From the first line of the data below through the line bearing "parole, où chaque pratique permet de se", reproduce each line exactly; do not include pictures.

=== Records shown ===

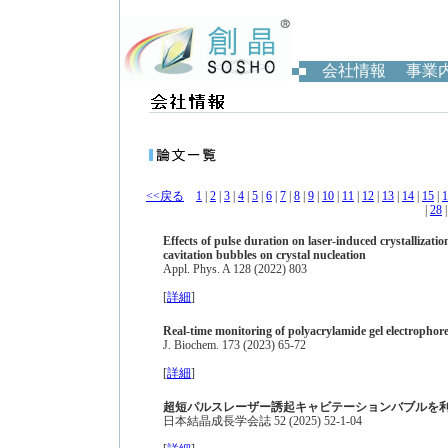
会社情報
事業
<<戻る
1
|
2
|
3
|
4
|
5
|
6
|
7
|
8
|
9
|
10
|
11
|
12
|
13
|
14
|
15
|
1
|
28
Effects of pulse duration on laser‑induced crystallizatio
cavitation bubbles on crystal nucleation
Appl. Phys. A 128 (2022) 803
[
詳細
]
Real-time monitoring of polyacrylamide gel electropho
J. Biochem. 173 (2023) 65-72
[
詳細
]
超短パルスレーザー誘起キャビテーションバブルを
日本結晶成長学会誌 52 (2025) 52-1-04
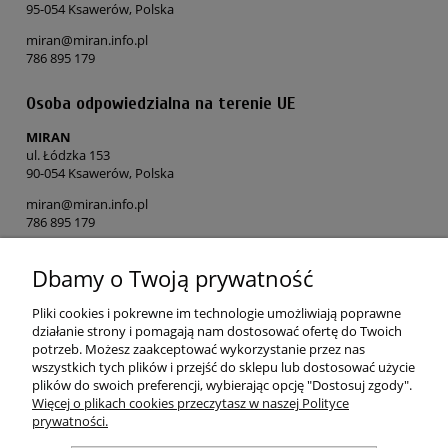
95-054 Ksawerów, Polska
miran@miran.info.pl
786 895 179
Osoba odpowiedzialna na terenie UE
MIRAN
ul. Łódzka 153
90-054 Ksawerów, Polska
miran@miran.info.pl
786 895 179
Dbamy o Twoją prywatność
POMOC
Pliki cookies i pokrewne im technologie umożliwiają poprawne
MOJE KONTO
działanie strony i pomagają nam dostosować ofertę do Twoich
potrzeb. Możesz zaakceptować wykorzystanie przez nas
wszystkich tych plików i przejść do sklepu lub dostosować użycie
PŁATNOŚCI I DOSTAWA
plików do swoich preferencji, wybierając opcję "Dostosuj zgody".
Więcej o plikach cookies przeczytasz w naszej Polityce
prywatności.
O NAS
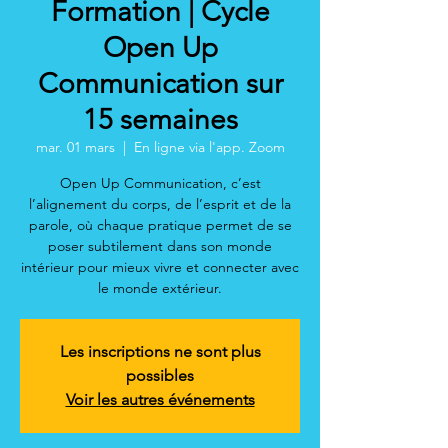
Formation | Cycle
Open Up
Communication sur
15 semaines
mar. 01 mars
  |  
En ligne via l'app. Zoom
Open Up Communication, c’est
l’alignement du corps, de l’esprit et de la
parole, où chaque pratique permet de se
poser subtilement dans son monde
intérieur pour mieux vivre et connecter avec
le monde extérieur.
Les inscriptions ne sont plus
possibles
Voir les autres événements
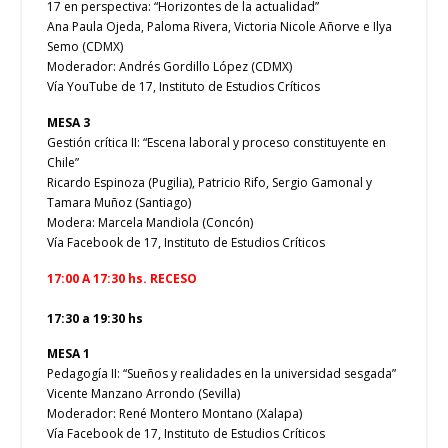
17 en perspectiva: “Horizontes de la actualidad”
Ana Paula Ojeda, Paloma Rivera, Victoria Nicole Añorve e Ilya
Semo (CDMX)
Moderador: Andrés Gordillo López (CDMX)
Vía YouTube de 17, Instituto de Estudios Críticos
MESA 3
Gestión crítica II: “Escena laboral y proceso constituyente en
Chile”
Ricardo Espinoza (Pugilia), Patricio Rifo, Sergio Gamonal y
Tamara Muñoz (Santiago)
Modera: Marcela Mandiola (Concón)
Vía Facebook de 17, Instituto de Estudios Críticos
17:00 A 17:30 hs. RECESO
17:30 a 19:30 hs
MESA 1
Pedagogía II: “Sueños y realidades en la universidad sesgada”
Vicente Manzano Arrondo (Sevilla)
Moderador: René Montero Montano (Xalapa)
Vía Facebook de 17, Instituto de Estudios Críticos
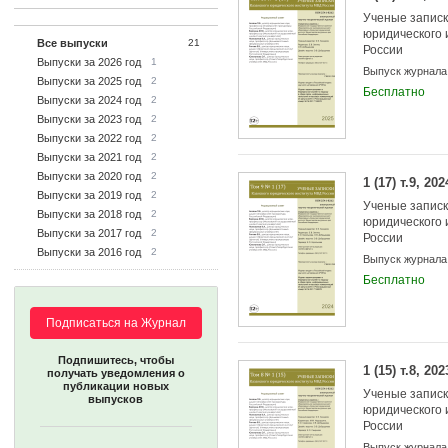
Ученые записк
юридического 
Все выпуски
21
России
Выпуски за 2026 год
1
Выпуск журнала
Выпуски за 2025 год
2
Бесплатно
Выпуски за 2024 год
2
Выпуски за 2023 год
2
Выпуски за 2022 год
2
Выпуски за 2021 год
2
Выпуски за 2020 год
2
1 (17) т.9, 202
Выпуски за 2019 год
2
Ученые записк
Выпуски за 2018 год
2
юридического 
Выпуски за 2017 год
2
России
Выпуски за 2016 год
2
Выпуск журнала
Бесплатно
Подписаться на Журнал
Подпишитесь, чтобы
1 (15) т.8, 202
получать уведомления о
публикации новых
Ученые записк
выпусков
юридического 
России
Выпуск журнала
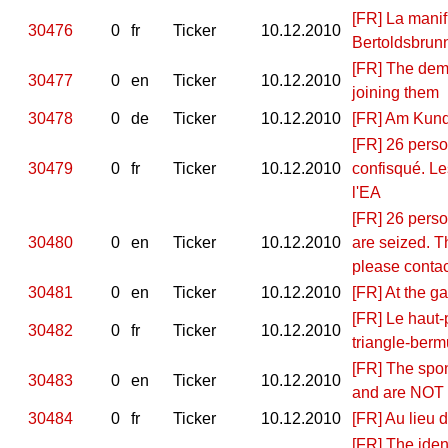
[FR] La manif
30476
0
fr
Ticker
10.12.2010
Bertoldsbrun
[FR] The demo
30477
0
en
Ticker
10.12.2010
joining them
30478
0
de
Ticker
10.12.2010
[FR] Am Kund
[FR] 26 perso
30479
0
fr
Ticker
10.12.2010
confisqué. Le
l'EA
[FR] 26 perso
30480
0
en
Ticker
10.12.2010
are seized. T
please contac
30481
0
en
Ticker
10.12.2010
[FR] At the g
[FR] Le haut-
30482
0
fr
Ticker
10.12.2010
triangle-ber
[FR] The spo
30483
0
en
Ticker
10.12.2010
and are NOT a
30484
0
fr
Ticker
10.12.2010
[FR] Au lieu 
[FR] The iden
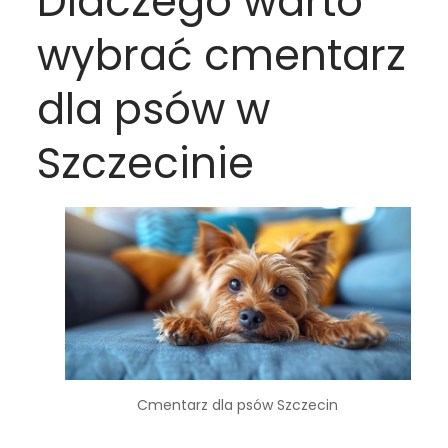
Dlaczego warto
wybrać cmentarz
dla psów w
Szczecinie
Cmentarz dla psów Szczecin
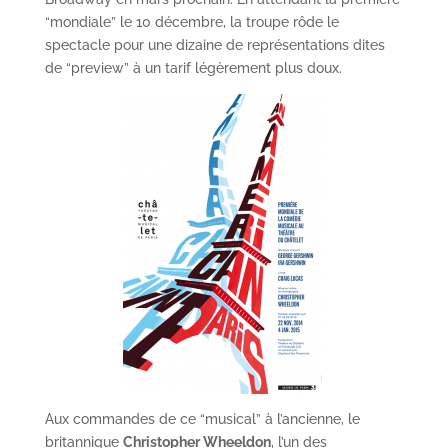
“mondiale” le 10 décembre, la troupe rôde le
spectacle pour une dizaine de représentations dites
de “preview” à un tarif légèrement plus doux.
Aux commandes de ce “musical” à l’ancienne, le
britannique
Christopher Wheeldon
, l’un des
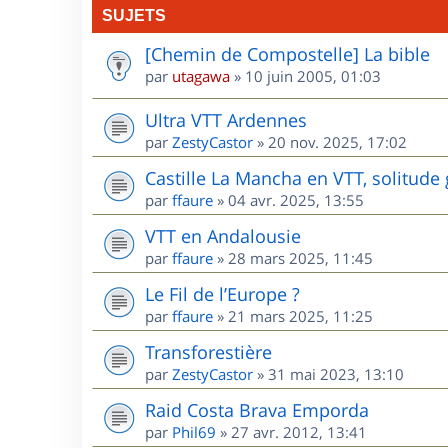
SUJETS
[Chemin de Compostelle] La bible
par
utagawa
»
10 juin 2005, 01:03
Ultra VTT Ardennes
par
ZestyCastor
»
20 nov. 2025, 17:02
Castille La Mancha en VTT, solitude 
par
ffaure
»
04 avr. 2025, 13:55
VTT en Andalousie
par
ffaure
»
28 mars 2025, 11:45
Le Fil de l’Europe ?
par
ffaure
»
21 mars 2025, 11:25
Transforestière
par
ZestyCastor
»
31 mai 2023, 13:10
Raid Costa Brava Emporda
par
Phil69
»
27 avr. 2012, 13:41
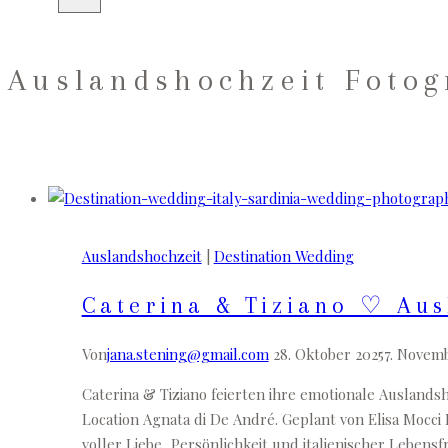
Auslandshochzeit Fotog
Auslandshochzeit
|
Destination Wedding
Caterina & Tiziano ♡ Aus
Von
jana.stening@gmail.com
28. Oktober 2025
7. Novem
Caterina & Tiziano feierten ihre emotionale Auslandsh
Location Agnata di De André. Geplant von Elisa Mocci 
voller Liebe, Persönlichkeit und italienischer Lebensf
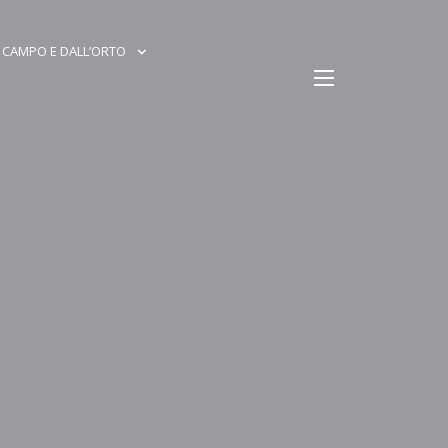
 CAMPO E DALL’ORTO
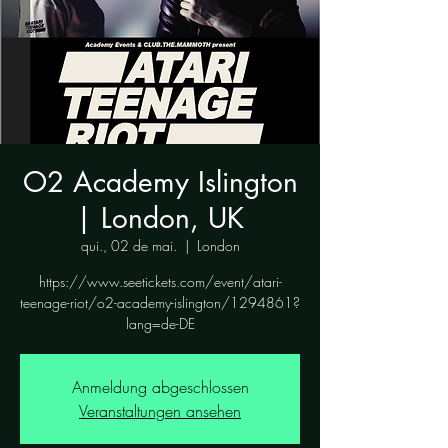
O2 Academy Islington
| London, UK
qui., 02 de mai.
  |  
London
https://www.seetickets.com/event/atari-
teenage-riot/o2-academy-islington/1294861?
lang=de-DE
Anmeldung abgeschlossen
Veranstaltungen ansehen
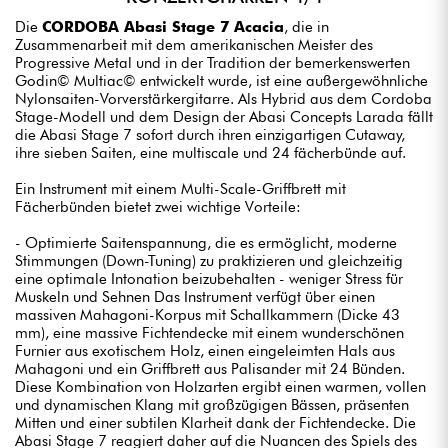
Die
CORDOBA Abasi Stage 7 Acacia
, die in
Zusammenarbeit mit dem amerikanischen Meister des
Progressive Metal und in der Tradition der bemerkenswerten
Godin© Multiac© entwickelt wurde, ist eine außergewöhnliche
Nylonsaiten-Vorverstärkergitarre. Als Hybrid aus dem Cordoba
Stage-Modell und dem Design der Abasi Concepts Larada fällt
die Abasi Stage 7 sofort durch ihren einzigartigen Cutaway,
ihre sieben Saiten, eine multiscale und 24 fächerbünde auf.
Ein Instrument mit einem Multi-Scale-Griffbrett mit
Fächerbünden bietet zwei wichtige Vorteile:
- Optimierte Saitenspannung, die es ermöglicht, moderne
Stimmungen (Down-Tuning) zu praktizieren und gleichzeitig
eine optimale Intonation beizubehalten - weniger Stress für
Muskeln und Sehnen Das Instrument verfügt über einen
massiven Mahagoni-Korpus mit Schallkammern (Dicke 43
mm), eine massive Fichtendecke mit einem wunderschönen
Furnier aus exotischem Holz, einen eingeleimten Hals aus
Mahagoni und ein Griffbrett aus Palisander mit 24 Bünden.
Diese Kombination von Holzarten ergibt einen warmen, vollen
und dynamischen Klang mit großzügigen Bässen, präsenten
Mitten und einer subtilen Klarheit dank der Fichtendecke. Die
Abasi Stage 7 reagiert daher auf die Nuancen des Spiels des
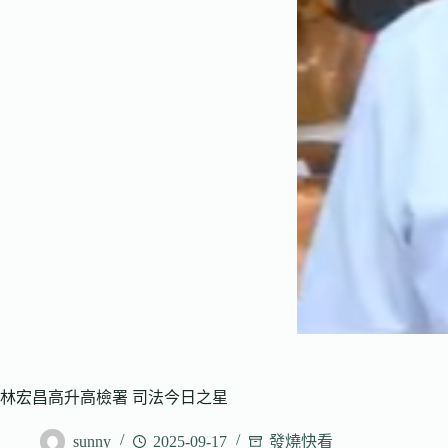
林宏昌高升高檢署 司法今日之星
sunny
2025-09-17
發燒快看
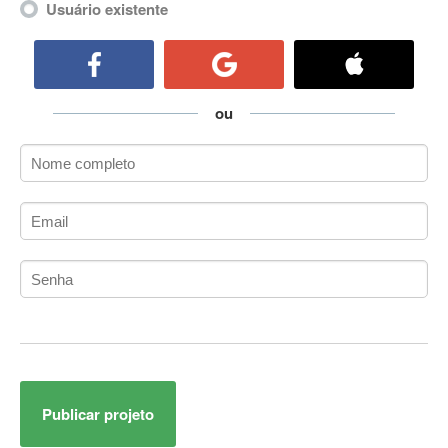
Usuário existente
ActiveX
ActiveX Data Objects (ADO)
Ada
Adianti Framework
ou
ADK
Administração
Administração Acadêmica
Administração de Artistas e Repertórios
Administração de Banco de Dados
Administração de Redes
Administração PostgreSQL
Administrador de Sistemas
ADO.NET
ADO.NET Entity Framework
Adobe After Effects
Adobe AIR
Publicar projeto
Adobe Audition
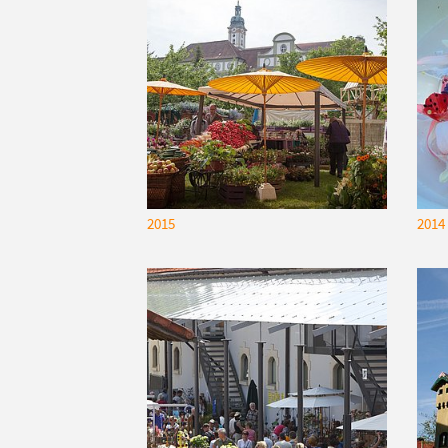
2015
2014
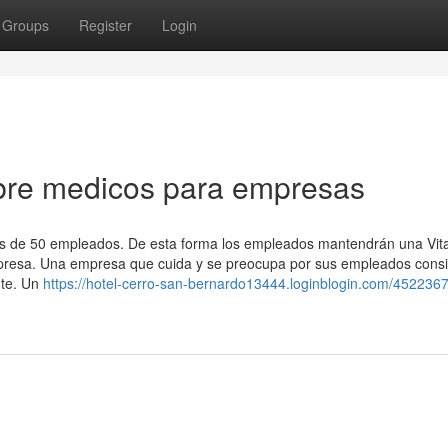
Groups
Register
Login
bre medicos para empresas
s de 50 empleados. De esta forma los empleados mantendrán una Vita
empresa. Una empresa que cuida y se preocupa por sus empleados cons
nte. Un
https://hotel-cerro-san-bernardo13444.loginblogin.com/4522367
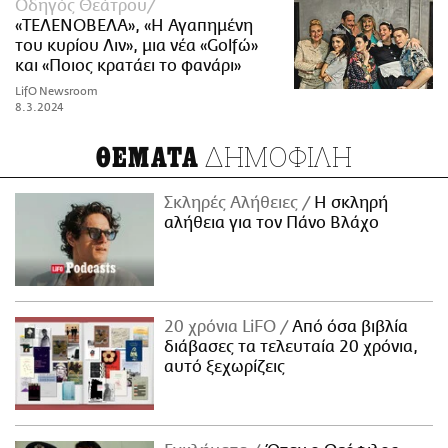
Οδηγός Θεάτρου
«ΤΕΛΕΝΟΒΕΛΑ», «Η Αγαπημένη
του κυρίου Λιν», μια νέα «Golfώ»
και «Ποιος κρατάει το φανάρι»
LifO Newsroom
8.3.2024
ΔΗΜΟΦΙΛΗ
ΘΕΜΑΤΑ
Σκληρές Αλήθειες
H σκληρή
αλήθεια για τον Πάνο Βλάχο
20 χρόνια LiFO
Από όσα βιβλία
διάβασες τα τελευταία 20 χρόνια,
αυτό ξεχωρίζεις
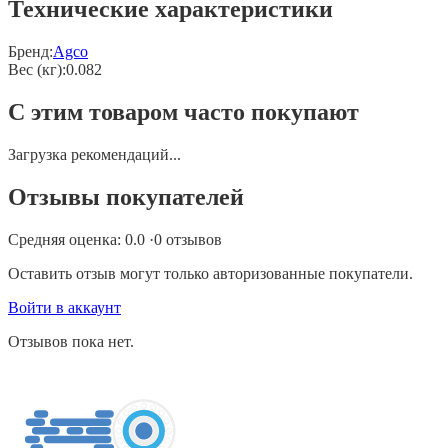
Технические характеристики
Бренд:
Agco
Вес (кг)
:
0.082
С этим товаром часто покупают
Загрузка рекомендаций...
Отзывы покупателей
Средняя оценка:
0.0
·
0
отзывов
Оставить отзыв могут только авторизованные покупатели.
Войти в аккаунт
Отзывов пока нет.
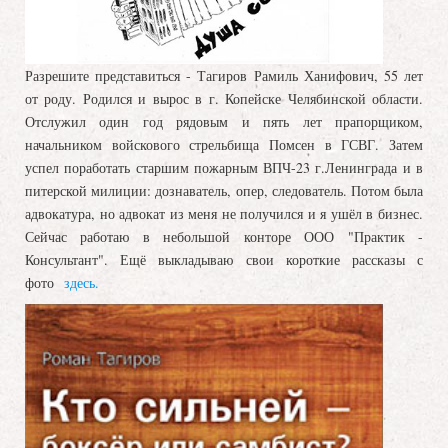
Разрешите представиться - Тагиров Рамиль Ханифович, 55 лет
от роду. Родился и вырос в г. Копейске Челябинской области.
Отслужил один год рядовым и пять лет прапорщиком,
начальником войскового стрельбища Помсен в ГСВГ. Затем
успел поработать старшим пожарным ВПЧ-23 г.Ленинграда и в
питерской милиции: дознаватель, опер, следователь. Потом была
адвокатура, но адвокат из меня не получился и я ушёл в бизнес.
Сейчас работаю в небольшой конторе ООО "Практик -
Консультант". Ещё выкладываю свои короткие рассказы с
фото
здесь.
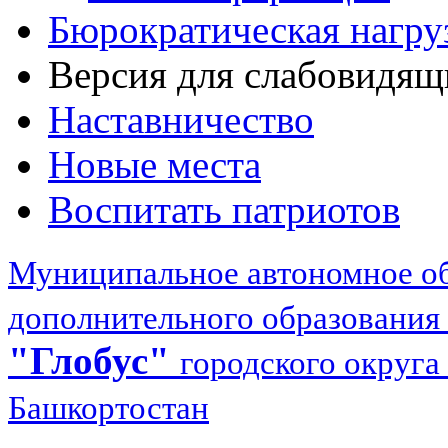
Бюрократическая нагру
Версия для слабовидящ
Наставничество
Новые места
Воспитать патриотов
Муниципальное автономное об
дополнительного образования
"Глобус"
городского округа
Башкортостан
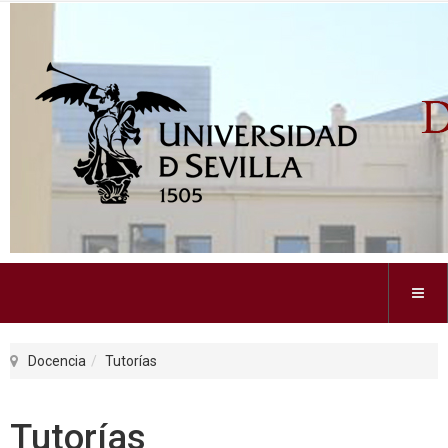
Docencia
Tutorías
Tutorías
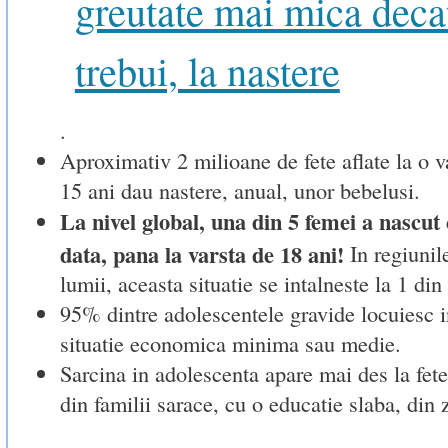
greutate mai mica deca
trebui, la nastere
.
Aproximativ 2 milioane de fete aflate la o v
15 ani dau nastere, anual, unor bebelusi.
La nivel global, una din 5 femei a nascut 
data, pana la varsta de 18 ani!
In regiunil
lumii, aceasta situatie se intalneste la 1 din 
95% dintre adolescentele gravide locuiesc in
situatie economica minima sau medie.
Sarcina in adolescenta apare mai des la fete
din familii sarace, cu o educatie slaba, din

===

The answer:
会社情報
事業
<<戻る
1
|
2
|
3
|
4
|
5
|
6
|
7
|
8
|
9
|
10
|
11
|
12
|
13
|
14
|
15
|
1
|
28
Effects of pulse duration on laser‑induced crystallizatio
cavitation bubbles on crystal nucleation
Appl. Phys. A 128 (2022) 803
[
詳細
]
Real-time monitoring of polyacrylamide gel electropho
J. Biochem. 173 (2023) 65-72
[
詳細
]
超短パルスレーザー誘起キャビテーションバブルを
日本結晶成長学会誌 52 (2025) 52-1-04
95-054 Ksawerów, Polska
miran@miran.info.pl
786 895 179
Osoba odpowiedzialna na terenie UE
MIRAN
ul. Łódzka 153
90-054 Ksawerów, Polska
miran@miran.info.pl
786 895 179
Dbamy o Twoją prywatność
POMOC
Pliki cookies i pokrewne im technologie umożliwiają poprawne
MOJE KONTO
działanie strony i pomagają nam dostosować ofertę do Twoich
potrzeb. Możesz zaakceptować wykorzystanie przez nas
wszystkich tych plików i przejść do sklepu lub dostosować użycie
PŁATNOŚCI I DOSTAWA
plików do swoich preferencji, wybierając opcję "Dostosuj zgody".
Więcej o plikach cookies przeczytasz w naszej Polityce
prywatności.
O NAS
Formation | Cycle
Open Up
Communication sur
15 semaines
mar. 01 mars
  |  
En ligne via l'app. Zoom
Open Up Communication, c’est
l’alignement du corps, de l’esprit et de la
parole, où chaque pratique permet de se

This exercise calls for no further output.